AI can track cancer progression via unstructured notes in the EHR: ©Infinite Flow - stock.adobe.com
Flatiron Health announced research findings showing that large language models (LLMs) can accurately and efficiently extract cancer progression data from unstructured electronic health records, potentially boosting oncology research and care.
The study, presented at a recent conference on artificial intelligence in cancer research, found that AI tools achieved F1 scores comparable to those of expert human abstractors across 14 cancer types. The LLM used in the study, provided by Anthropic, also generated nearly identical estimates of real-world progression-free survival, according to the researchers.
“AI and machine learning are fundamentally transforming how we generate and use real-world evidence in oncology,” said Stephanie Reisinger, senior vice president and general manager of real-world evidence at Flatiron Health. “This research exemplifies how Flatiron is harnessing AI and multimodal data to unlock new insights from oncology real-world data—accelerating clinical research, improving patient outcomes, and setting a new standard for evidence generation in cancer care.”
To validate the quality of the AI-extracted data, Flatiron used its VALID (Validation of Accuracy for LLM/ML-Extracted Information and Data) framework, comparing the AI’s performance to both a primary and duplicate expert human abstractor.
“Scalable, high-quality extraction of such an important and complex endpoint like progression will open new doors for novel research, predictive modeling, and more personalized patient care,” said Aaron B. Cohen, lead author and practicing oncologist at Bellevue Hospital in New York City.
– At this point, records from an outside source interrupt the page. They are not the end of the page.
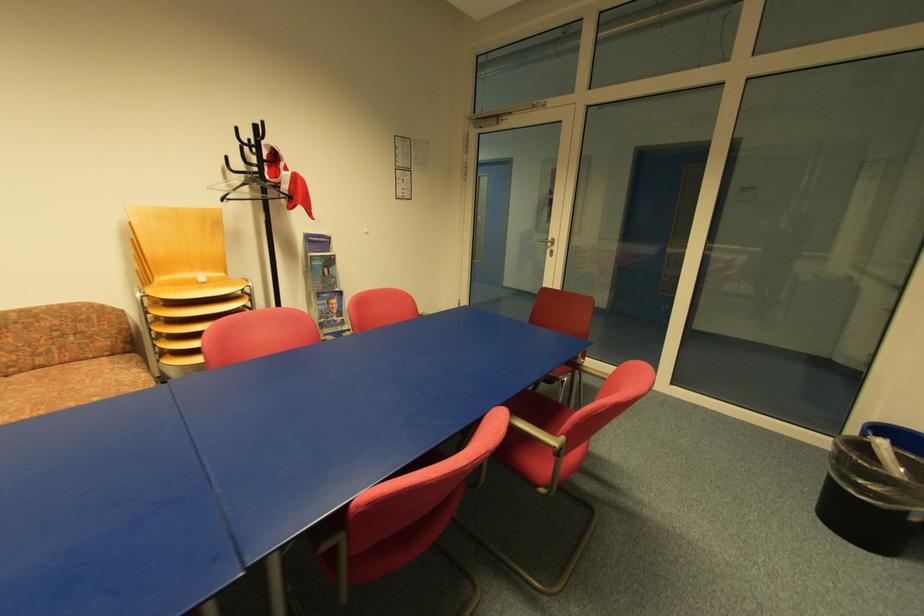 Locate an element on the screen. metal door handle is located at coordinates (546, 241). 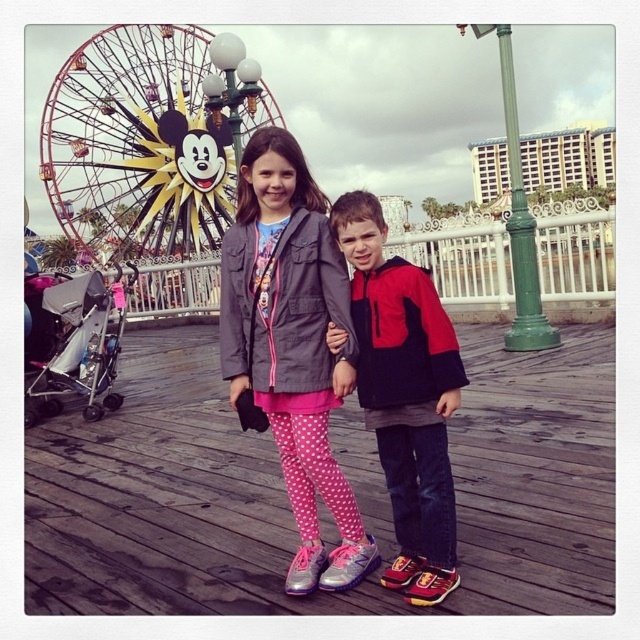 Question: Which point is farther to the camera?

Choices:
 (A) pink polka dot leggings at center
 (B) metallic ferris wheel at upper left
 (C) pink fabric pants at center

Answer: (B)

Question: Does metallic ferris wheel at upper left appear under pink polka dot leggings at center?

Choices:
 (A) yes
 (B) no

Answer: (B)

Question: Which point appears farthest from the camera in this image?

Choices:
 (A) [189, 205]
 (B) [369, 248]

Answer: (A)

Question: Can you confirm if pink polka dot leggings at center is positioned below red/black jacket at center?

Choices:
 (A) yes
 (B) no

Answer: (A)

Question: Is pink fabric pants at center further to camera compared to red/black jacket at center?

Choices:
 (A) no
 (B) yes

Answer: (A)

Question: Which point appears farthest from the camera in this image?

Choices:
 (A) (147, 172)
 (B) (285, 392)
 (C) (120, 470)

Answer: (A) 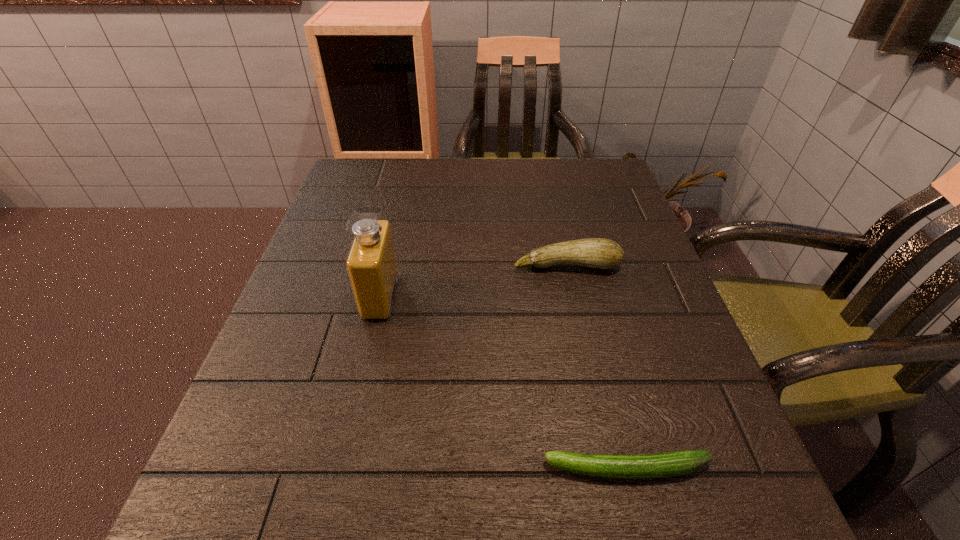 This screenshot has height=540, width=960. I want to click on perfume, so click(x=371, y=263).

I want to click on the leftmost object, so click(371, 263).

Find the location of `the taller zucchini`. the taller zucchini is located at coordinates (599, 253).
Flatiron also presented work on AI fairness in data extraction, emphasizing the need for bias evaluation as AI continues to play a larger role in health care.
As artificial intelligence continues to evolve, its application in oncology has moved beyond imaging and diagnostics into the complex world of electronic health records. Traditionally, extracting useful clinical insights from unstructured EHR data—such as physician notes, pathology reports, and treatment narratives—has required manual review by trained professionals. This process is not only time-consuming and expensive but also difficult to scale.
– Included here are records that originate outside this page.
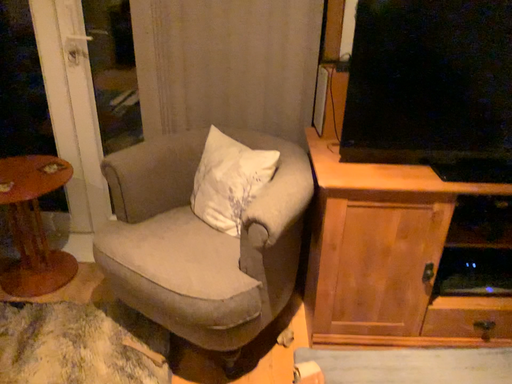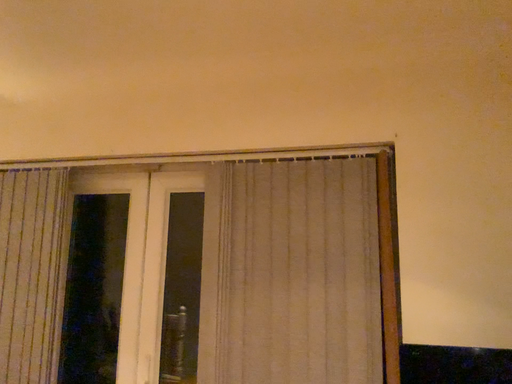 Question: Which way did the camera rotate in the video?

Choices:
 (A) rotated upward
 (B) rotated downward

Answer: (A) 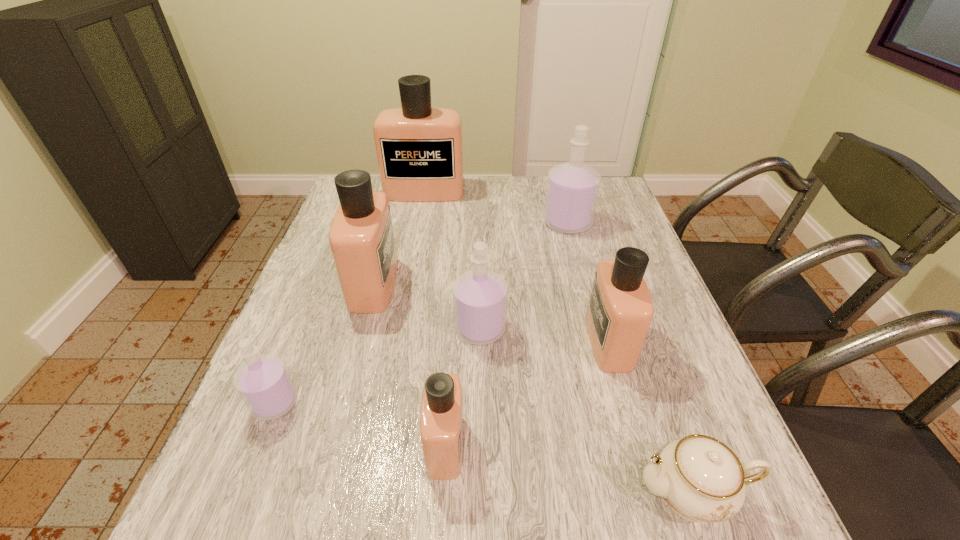 The image size is (960, 540). Identify the location of free spot between the third biggest beige perfume and the leftmost purple perfume. (442, 372).

Select which object is the closest to the smallest beige perfume. Please provide its 2D coordinates. Your answer should be formatted as a tuple, i.e. [(x, y)], where the tuple contains the x and y coordinates of a point satisfying the conditions above.

[(479, 296)]

Find the location of a particular element. object that is the third closest one to the second farthest object is located at coordinates (479, 296).

At what (x,y) coordinates should I click in order to perform the action: click on perfume that is the fourth closest one to the rightmost beige perfume. Please return your answer as a coordinate pair (x, y). The width and height of the screenshot is (960, 540). Looking at the image, I should click on (361, 237).

Locate which perfume ranks fifth in proximity to the third biggest beige perfume. Please provide its 2D coordinates. Your answer should be formatted as a tuple, i.e. [(x, y)], where the tuple contains the x and y coordinates of a point satisfying the conditions above.

[(419, 148)]

What are the coordinates of `the closest beige perfume to the seventh nearest object` in the screenshot? It's located at (419, 148).

Where is `beige perfume that is the closest to the second biggest beige perfume`? Image resolution: width=960 pixels, height=540 pixels. beige perfume that is the closest to the second biggest beige perfume is located at coordinates (419, 148).

This screenshot has height=540, width=960. Identify the location of purple perfume that is the closest to the leftmost perfume. (479, 296).

The width and height of the screenshot is (960, 540). I want to click on the closest purple perfume to the third smallest beige perfume, so click(479, 296).

Identify the location of free space in the image that satisfies the following two spatial constraints: 1. on the front side of the biggest purple perfume; 2. on the front label of the third smallest beige perfume. The width and height of the screenshot is (960, 540). (584, 284). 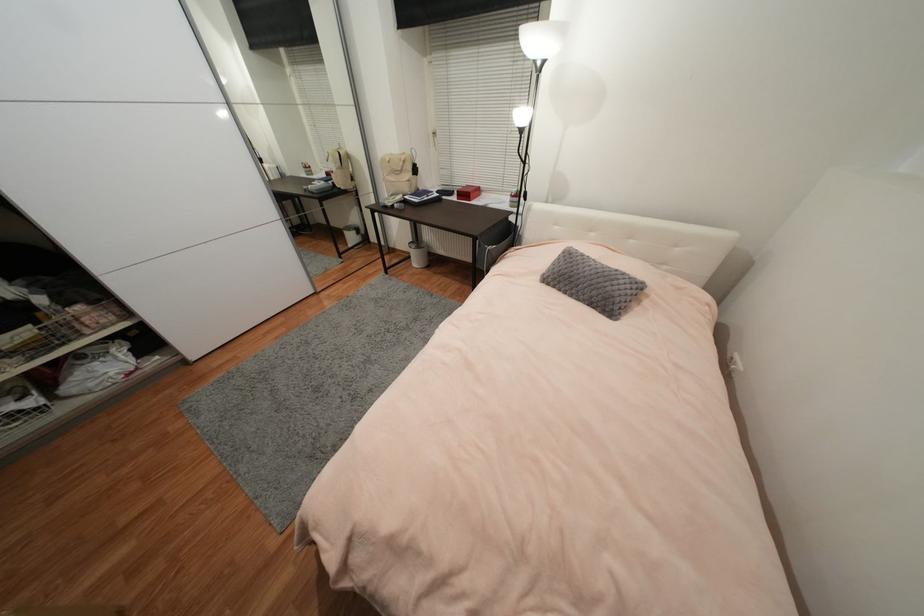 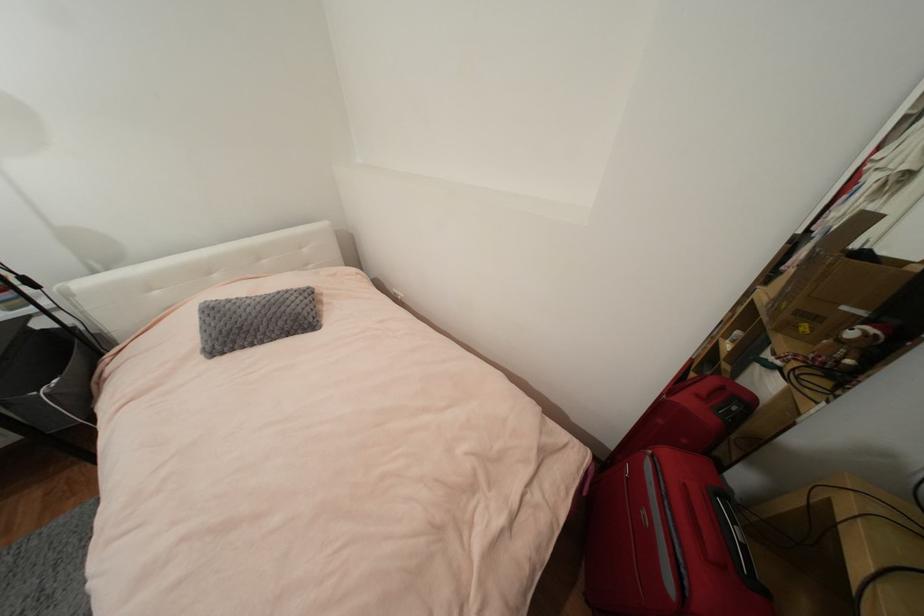 Based on the continuous images, in which direction is the camera rotating?

The camera rotated toward right-down. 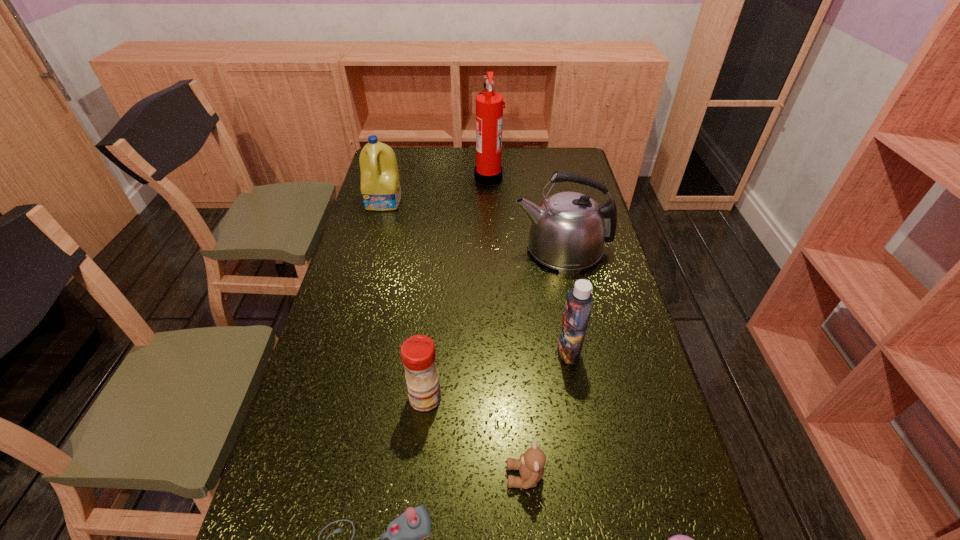 Where is `vacant space located 0.220m on the front-facing side of the sixth tallest object`? The image size is (960, 540). vacant space located 0.220m on the front-facing side of the sixth tallest object is located at coordinates (405, 476).

You are a GUI agent. You are given a task and a screenshot of the screen. Output one action in this format:
    pyautogui.click(x=<x>, y=<y>)
    Task: Click on the vacant position located 0.380m on the front-facing side of the sixth tallest object
    
    Given the screenshot: What is the action you would take?
    pyautogui.click(x=331, y=476)

Find the location of a particular element. object that is at the far edge is located at coordinates (489, 105).

Where is `object at the left edge`? The height and width of the screenshot is (540, 960). object at the left edge is located at coordinates (380, 184).

Find the location of `object that is at the right edge`. object that is at the right edge is located at coordinates (568, 230).

Find the location of a particular element. The width and height of the screenshot is (960, 540). free space at the far edge of the desktop is located at coordinates (526, 175).

Locate an element on the screen. blank space at the left edge of the desktop is located at coordinates (311, 444).

This screenshot has width=960, height=540. In the image, there is a desktop. Find the location of `vacant area at the right edge`. vacant area at the right edge is located at coordinates pyautogui.click(x=663, y=445).

In the image, there is a desktop. Where is `blank space at the far right corner`? The image size is (960, 540). blank space at the far right corner is located at coordinates point(580,174).

The width and height of the screenshot is (960, 540). Identify the location of free space between the fifth nearest object and the fourth shortest object. (497, 374).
Recent advances in natural language processing and machine learning have made it possible to automate the extraction of clinically meaningful data with a high degree of accuracy. These tools can now identify cancer progression events, treatment responses, comorbidities, and adverse events buried within unstructured text. Importantly, they do so at a speed and scale that far exceeds human capacity.
Key to these advances is the development of validation frameworks and performance metrics that allow AI-generated data to be compared directly with human-extracted data. The focus is shifting toward not only accuracy but also fairness, transparency, and reproducibility. Researchers are increasingly incorporating bias detection protocols to ensure these systems work equally well across diverse populations.
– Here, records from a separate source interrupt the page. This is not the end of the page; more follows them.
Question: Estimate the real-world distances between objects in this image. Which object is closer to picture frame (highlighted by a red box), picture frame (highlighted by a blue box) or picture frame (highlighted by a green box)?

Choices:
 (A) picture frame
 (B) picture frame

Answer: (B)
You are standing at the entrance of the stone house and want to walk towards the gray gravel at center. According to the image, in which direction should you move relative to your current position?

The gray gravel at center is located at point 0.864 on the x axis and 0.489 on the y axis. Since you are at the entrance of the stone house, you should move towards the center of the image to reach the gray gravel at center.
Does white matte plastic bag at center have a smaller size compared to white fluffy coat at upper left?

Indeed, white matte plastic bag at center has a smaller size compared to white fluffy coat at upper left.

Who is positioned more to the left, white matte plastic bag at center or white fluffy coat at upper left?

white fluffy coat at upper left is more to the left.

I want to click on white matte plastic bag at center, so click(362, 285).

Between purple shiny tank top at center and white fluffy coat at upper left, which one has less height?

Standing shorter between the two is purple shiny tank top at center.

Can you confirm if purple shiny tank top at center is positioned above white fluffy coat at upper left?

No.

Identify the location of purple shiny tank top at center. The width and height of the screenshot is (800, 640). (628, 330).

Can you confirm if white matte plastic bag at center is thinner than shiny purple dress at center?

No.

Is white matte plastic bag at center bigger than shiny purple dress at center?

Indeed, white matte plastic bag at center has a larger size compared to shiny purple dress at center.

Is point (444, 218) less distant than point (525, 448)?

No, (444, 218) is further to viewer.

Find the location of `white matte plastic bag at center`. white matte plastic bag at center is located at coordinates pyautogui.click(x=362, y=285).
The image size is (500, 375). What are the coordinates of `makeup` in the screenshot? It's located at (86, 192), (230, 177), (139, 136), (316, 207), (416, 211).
Beyond data extraction, AI is also being used to synthesize multimodal datasets—including genomic, clinical, and imaging data—to drive predictive modeling, identify candidates for clinical trials, and inform personalized treatment pathways.
As these systems mature, experts believe they will become integral to real-world evidence generation, allowing researchers and clinicians to answer complex clinical questions more quickly, identify emerging treatment patterns, and ultimately improve outcomes for cancer patients worldwide.